SOURCE DATA:
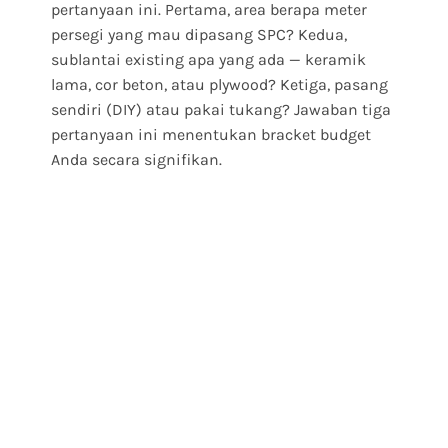
pertanyaan ini. Pertama, area berapa meter
persegi yang mau dipasang SPC? Kedua,
sublantai existing apa yang ada — keramik
lama, cor beton, atau plywood? Ketiga, pasang
sendiri (DIY) atau pakai tukang? Jawaban tiga
pertanyaan ini menentukan bracket budget
Anda secara signifikan.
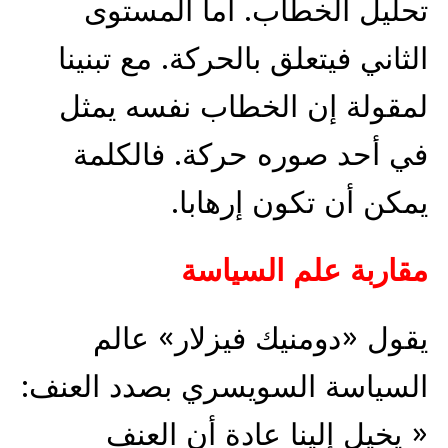
تحليل الخطاب. أما المستوى
الثاني فيتعلق بالحركة. مع تبنينا
لمقولة إن الخطاب نفسه يمثل
في أحد صوره حركة. فالكلمة
يمكن أن تكون إرهابا.
مقاربة علم السياسة
يقول «دومنيك فيزلار» عالم
السياسة السويسري بصدد العنف:
« يخيل إلينا عادة أن العنف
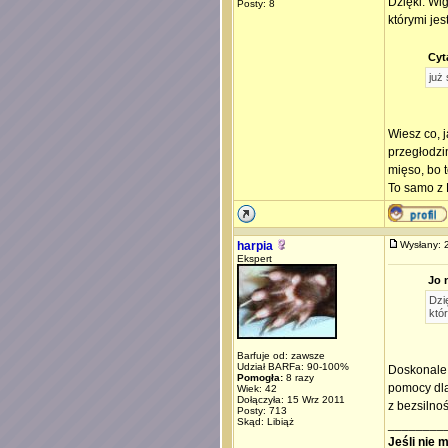
Dzięki. Wig
Posty: 8
którymi jes
Cyt
już
Wiesz co, 
przegłodzi
mięso, bo t
To samo z 
harpia
Wysłany:
Ekspert
Jo 
Dzię
któ
Barfuje od: zawsze
Udział BARFa: 90-100%
Doskonale 
Pomogła:
8 razy
pomocy dla
Wiek: 42
Dołączyła: 15 Wrz 2011
z bezsilnoś
Posty: 713
Skąd: Libiąż
________
Jeśli nie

WHAT YOU ARE ASKED TO DO: Now transcribe all the entries above exactly, so that no picture is carried over.

COMPLETED EXERCISE:
pertanyaan ini. Pertama, area berapa meter
persegi yang mau dipasang SPC? Kedua,
sublantai existing apa yang ada — keramik
lama, cor beton, atau plywood? Ketiga, pasang
sendiri (DIY) atau pakai tukang? Jawaban tiga
pertanyaan ini menentukan bracket budget
Anda secara signifikan.
تحليل الخطاب. أما المستوى
الثاني فيتعلق بالحركة. مع تبنينا
لمقولة إن الخطاب نفسه يمثل
في أحد صوره حركة. فالكلمة
يمكن أن تكون إرهابا.
مقاربة علم السياسة
يقول «دومنيك فيزلار» عالم
السياسة السويسري بصدد العنف:
« يخيل إلينا عادة أن العنف
Dzięki. Wig
Posty: 8
którymi jes
Cyt
już
Wiesz co, 
przegłodzi
mięso, bo t
To samo z 
harpia
Wysłany:
Ekspert
Jo 
Dzię
któ
Barfuje od: zawsze
Udział BARFa: 90-100%
Doskonale 
Pomogła:
8 razy
pomocy dla
Wiek: 42
Dołączyła: 15 Wrz 2011
z bezsilnoś
Posty: 713
Skąd: Libiąż
________
Jeśli nie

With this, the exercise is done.